Sacerdotal Status

Jewish personal status originates in sacerdotal priestly hereditary status in ancient Sumer as still maintained by the Mandaeans. With the collapse of the last Sumerian state in 2004 BCE did Abrahamic EN (sacerdotal) refugees flee to Canaan, the holy land of the Sumerians. Centuries later did these Sumerian-Canaanites ENs establish themselves in Egypt as priests and their descendants eventually became the core of monotheist Atenism in Egypt. With the collapse of Atenism in the 14th century BCE did they have to flee once more to the holy land, to Canaan. In the ensuing centuries did the Atenist priests who became known as the Levites convert the peoples of Canaan to Atenism yet the tribal peoples of Canaan long maintained a syncretic mix of Canaanite polytheism and Atenist monotheism. With the conversion of the peoples of Canaan and their assimilation to Atenism was priestly sacerdotal status for the first time conferred to ordinary people beyond hereditary priests. This was a revolutionary development in the history of religion. 

Different denominations of Judaism have different rules for conferring sacerdotal status on new converts. Matrilineage is only two thousand years old and before that was patrilineage the rule in the Southern Jurisdiction of Judah as still in Karaite Judaism, also in the Southern Jurisdiction of Judah. Core Median Judaism in contrast generally requires dual Jewish parentage for interited Jewish ancestry. Mandaeism still limits membership to its sacerdotal caste and does not accept converts, at least not overtly. Some denominations of core Median Judaism accept converts (Alevism, Alianism, Bektashism, Khaksarism, Sabbateanism and Yarsanism) while the others (Alawism, Druzism and Yezidism) do not, at least not overtly so. The rules and ceremonies for accepting converts are man-made, historical and yes completely arbitrary. Most denominations of Median Judaism are not bound by the Torah (Pentateuch) since Median Judaism is pre-Torah as the Torah was only written in the 6th century BCE and the people of the Northern Kingdom of Israel were deported by the Assyrians already in the 8th century BCE, two centuries before the Torah was composed. Anyway are the Rabbinic rules for “who is a Jew” certainly not based on the Torah but on the Talmud which was composed from the 3rd to the 6th century CE. Yet the rabbis of the Talmud (rabbis Akiva, Eliezer and Shimon recognized Median Jewry as heretics (i.e. sinners)  although fully Jewish. 

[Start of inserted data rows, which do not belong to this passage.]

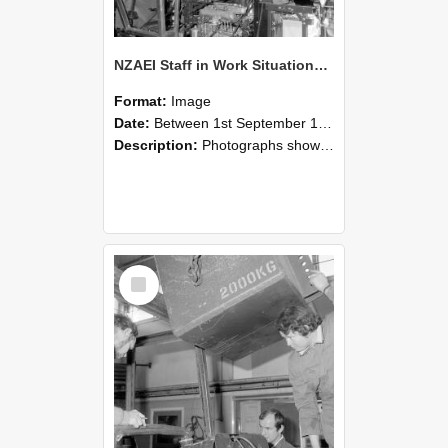
NZAEI Staff in Work Situations, Open Days, September 1985 12
Format:
Image
Date:
Between 1st September 1985 and 30th September 1985
Description:
Photographs showing NZAEI staff demonstrating equipment, machinery, and engineering processes during Open Days in September 1985, Lincoln College.
Select
Item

The mainstream Orthodox Rabbinic recognition of Ethiopian Median Jewry as full Jews is revolutionary since it affirms the Jewishness of Median Jewry and the validity of ancient conversions of Median Judaism despite not conforming with much later Halakhic standards that were yet to be invented.

In short, who is a Jew is a social construction, the Jewish people is a tribal Fourth World indigenous nation which is shamefully and tragically fragmented in its practices of tribal initiation in perniciously socially excluding one another. It is a great challenge to unite the Jewish nation through Aliyah (immigration), klita (integration) and interdenominational religious dialogue within the wider Judaism as based on education and profound knowledge about the heritage of Esoteric Judaism, i.e. Crypto-Sumerianism. 

The Israeli Supreme Court has recognized non-Orthodox Rabbinic conversions as valid for the purpose of Aliyah to Israel. There is no doubt that conversions of Median Judaism are also legally valid under Israel’s Law of Return.